__ABOUT THIS TASK__:
Transcribe the data exactly, pictures excluded.

__PROVIDED DATA__:
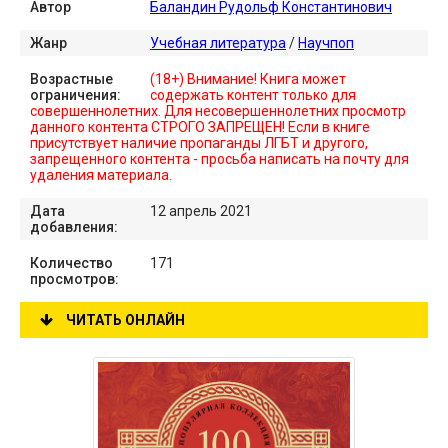
Автор
Баландин Рудольф Константинович
Жанр
Учебная литература
/
Научпоп
Возрастные
(18+) Внимание! Книга может
ограничения:
содержать контент только для
совершеннолетних. Для несовершеннолетних просмотр
данного контента СТРОГО ЗАПРЕЩЕН! Если в книге
присутствует наличие пропаганды ЛГБТ и другого,
запрещенного контента - просьба написать на почту для
удаления материала.
Дата
12 апрель 2021
добавления:
Количество
171
просмотров:
ЧИТАТЬ ОНЛАЙН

__EXERCISE ANSWER__:
Автор
Баландин Рудольф Константинович
Жанр
Учебная литература
/
Научпоп
Возрастные
(18+) Внимание! Книга может
ограничения:
содержать контент только для
совершеннолетних. Для несовершеннолетних просмотр
данного контента СТРОГО ЗАПРЕЩЕН! Если в книге
присутствует наличие пропаганды ЛГБТ и другого,
запрещенного контента - просьба написать на почту для
удаления материала.
Дата
12 апрель 2021
добавления:
Количество
171
просмотров:
ЧИТАТЬ ОНЛАЙН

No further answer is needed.